- [What is expected] An exact reproduction of the records is required. Images must be left out.

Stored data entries
----

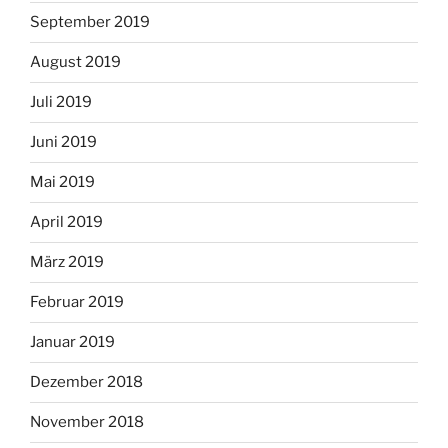
September 2019
August 2019
Juli 2019
Juni 2019
Mai 2019
April 2019
März 2019
Februar 2019
Januar 2019
Dezember 2018
November 2018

----

- [Answer for this exercise]
September 2019
August 2019
Juli 2019
Juni 2019
Mai 2019
April 2019
März 2019
Februar 2019
Januar 2019
Dezember 2018
November 2018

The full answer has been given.